As Jesus tells the story, the man plants one seed in his field.  And if we’re a listener in Jesus’ audience we assume that soon the whole field will be transformed.  It will be a mustard field.   Jesus makes a point of also noting that other creatures also benefit from that mustard plant.  The birds of the air have a place to land and build their nests.  

The kingdom of heaven is like that.

When Jesus talks about the kingdom of heaven, he’s not talking about the afterlife.  He’s talking about a life of mercy, grace and justice.  Now.  He’s talking about a life of generosity and abundance.  Now.  He’s talking about how that life of mercy, grace, justice, generosity and abundance reaches beyond us to benefit all of creation.  Now.  

When Jesus talks about the kingdom of heaven, he’s talking about the things we fail to notice, common everyday life things, little things that are right there in front of us if we will only take a moment to really look at them and appreciate them, if have enough sense to grasp their importance.

“The kingdom of heaven is like yeast that a woman took and mixed in with three measures of flour until all of it was leavened.”

Sounds simple enough, but there’s something we lose in the translation, so here are three things here to better understand this little parable.  

First, the yeast isn’t yeast.  It’s leaven.  They didn’t know about yeast, per se, in Jesus’ time. Think sourdough starter.  Making sourdough has been a fun trend during the pandemic.  One of my friends makes regular posts on Facebook about the state of her starter.  She even named it.  I remember years ago when a friend sent us some starter that she was particularly proud of so that we could make some sourdough bread of our own.  It was a thing to share it and pass it along.  The kingdom of heaven is like that.

Second, the woman in the parable doesn’t “mix” the leaven into the flour.  The Greek word there is enkrypto.  It says literally that she hides it in the flour.  The kingdom is something transformative that’s hidden in the midst of all the other ingredients—that little something that’s in, with, and under the other things that changes all of them.  The kingdom of heaven is like that.
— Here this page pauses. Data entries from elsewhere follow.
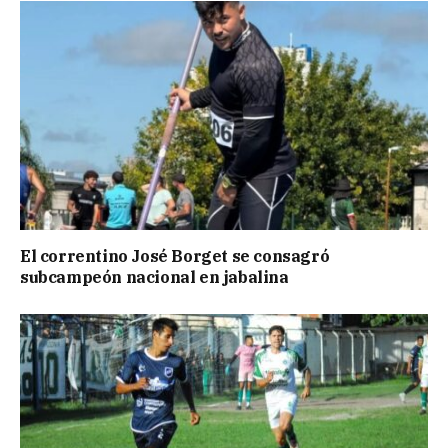
El correntino José Borget se consagró
subcampeón nacional en jabalina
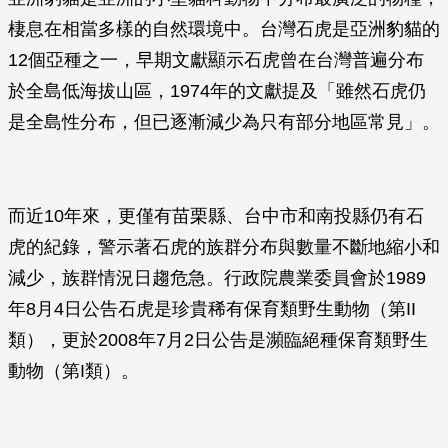
棲息在相當多樣的自然環境中。台灣石虎是亞洲豹貓的
12個亞種之一，早期文獻顯示石虎曾在台灣普遍分布
於全島低海拔山區，1974年的文獻提及「雖然石虎仍
是全島性分布，但已逐漸減少為只有部分地區常見」。
而近10年來，更僅有苗栗縣、台中市和南投縣仍有石
虎的紀錄，警示著石虎的族群分布與數量不斷地縮小和
減少，族群情況日趨危急。行政院農業委員會於1989
年8月4日公告石虎是珍貴稀有保育類野生動物（第II
類），更於2008年7月2日公告是瀕臨絕種保育類野生
動物（第I類）。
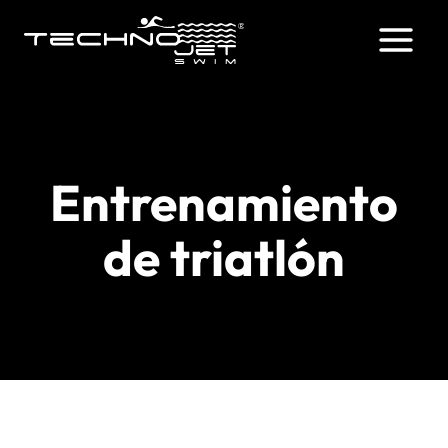
Saltar
al
contenido
Entrenamiento
de triatlón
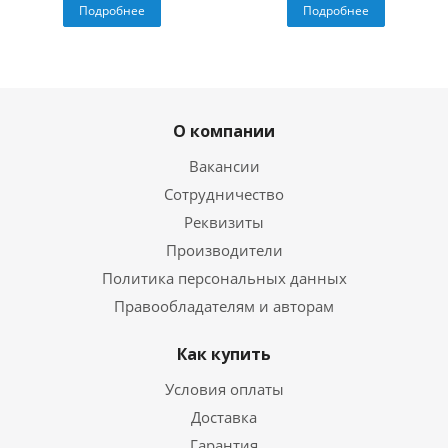
Подробнее
Подробнее
О компании
Вакансии
Сотрудничество
Реквизиты
Производители
Политика персональных данных
Правообладателям и авторам
Как купить
Условия оплаты
Доставка
Гарантия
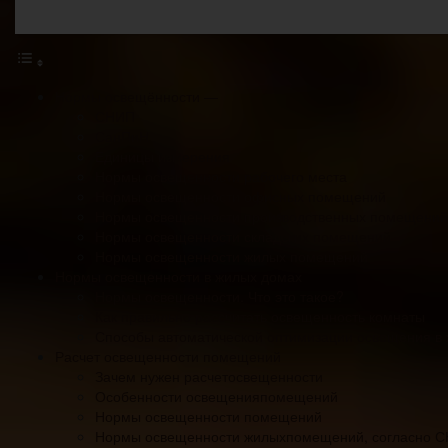
Нормы освещённости —
СНИП
СанПиН
Единицы измерения
Нормы освещенности рабочего места
Нормы освещенности офисных помещений
Нормы освещенности производственных помещений
Нормы освещенности складских помещений
Нормы освещенности жилых помещений
Нормы освещенности в жилых домах
Нормы освещенности. Что это такое?
Как правильно рассчитать освещенность комнаты
Способы автоматической оптимизации освещения в
Расчет освещенности помещений
Зачем нужен расчетосвещенности
Особенности освещенияпомещений
Нормы освещенности помещений
Нормы освещенности жилыхпомещений, согласно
Third, three measures of flour. We’re not talking about 3 cups here.  According to Amy-Jill Levine, in first century terms we’re looking at somewhere between 40 and 60 pounds of flour.[1]  This woman in Jesus’ parable is making enough bread to feed her whole village and she’s going to need all the women in the village to help her knead the dough.  The kingdom of heaven is like that.

Again, when Jesus talks about the reign of heaven, he is not talking about pearly gates and streets of gold in the life after life.  He is talking about living an alternative life with alternative values and higher allegiances here and now.  One of the times Jesus says this most plainly is in Luke 17:20-21.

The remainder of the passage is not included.